I recognized her from school, but pretended I didn't. "Hi, what sort of wine do you have?"
"Red or white."
"Oh... do you know what kind or if..."
"Nope. One box is red, the other is white. We don't get a lot of wine drinkers in here."
"Umm. White is fine, thank you," I told her with a nervous smile.
She came back a moment later and set a glass down. One sniff and I grimaced. "Ma'am, I think your wine has gone sour?"
"Wine don't sour, it gets better with age!" she shot back, acting like I was trying to cheat her.
"No, that's only if it's unopened. How long has this been open? It smells like vinegar."
She snatched it up and smelled it, then scrunched her nose up. "That does smell like shit.
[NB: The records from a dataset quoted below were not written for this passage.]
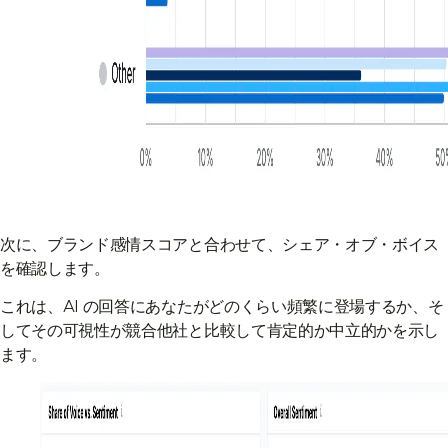
次に、ブランド感情スコアと合わせて、シェア・オブ・ボイス
を確認します。
これは、AI の回答にあなたがどのくらい頻繁に登場するか、そ
してその可視性が競合他社と比較して肯定的か中立的かを示し
ます。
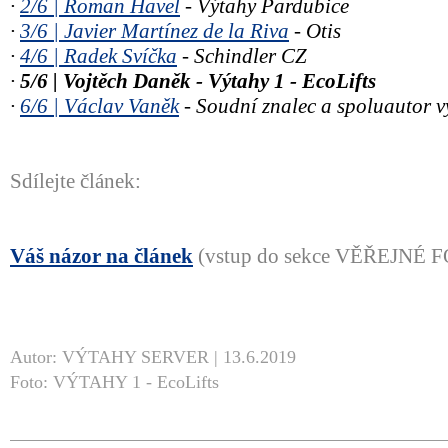
∙
2/6 | Roman Havel
- Výtahy Pardubice
∙
3/6 | Javier Martínez de la Riva
- Otis
∙
4/6 | Radek Svíčka
- Schindler CZ
∙
5/6 | Vojtěch Daněk - Výtahy 1 - EcoLifts
∙
6/6 | Václav Vaněk
- Soudní znalec a spoluautor 
Sdílejte článek:
Váš názor na článek
(vstup do sekce VĚŘEJNÉ
Autor: VÝTAHY SERVER | 13.6.2019
Foto: VÝTAHY 1 - EcoLifts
You want something else?"
"Bloody Mary, hold the hot sauce."
"I can do that."
She went down the bar and I sagged in my seat. I would have to stop on the way to the hotel and grab some wine. And dinner too I guess, I hadn't eaten all day. I was so freaking tired of driving! Ugh, the thought of another hour behind the wheel made me want to cry.
"Six?"
I turned and looked at the man who'd used my old nickname.
Holy shit.
"Uhh... Hey Corin?" I half stuttered, looking up at the tall, skinny man.
Corin had been an absolute freak in highschool, like, literally out of his mind. He grabbed random people and licked their faces, hocked loogie's down girls shirts, cut himself and flung his blood at people, peed in a teachers wastebasket every single time he was told no on going to the bathroom during class. He was always in trouble, always suspended and the day he brought a gun and a kill list to school he was put in jail.
I'd been terrified of him, even if I hadn't been on his kill list. I was too young for him to have noticed me, just a freshman when he was a senior. Everyone knew Corin though, he was talked about even after I graduated.
"Never thought I'd see you again," he offered, looking me over and shoving his hands in his pockets.
"Ditto," I tried to smile. "It's temporary."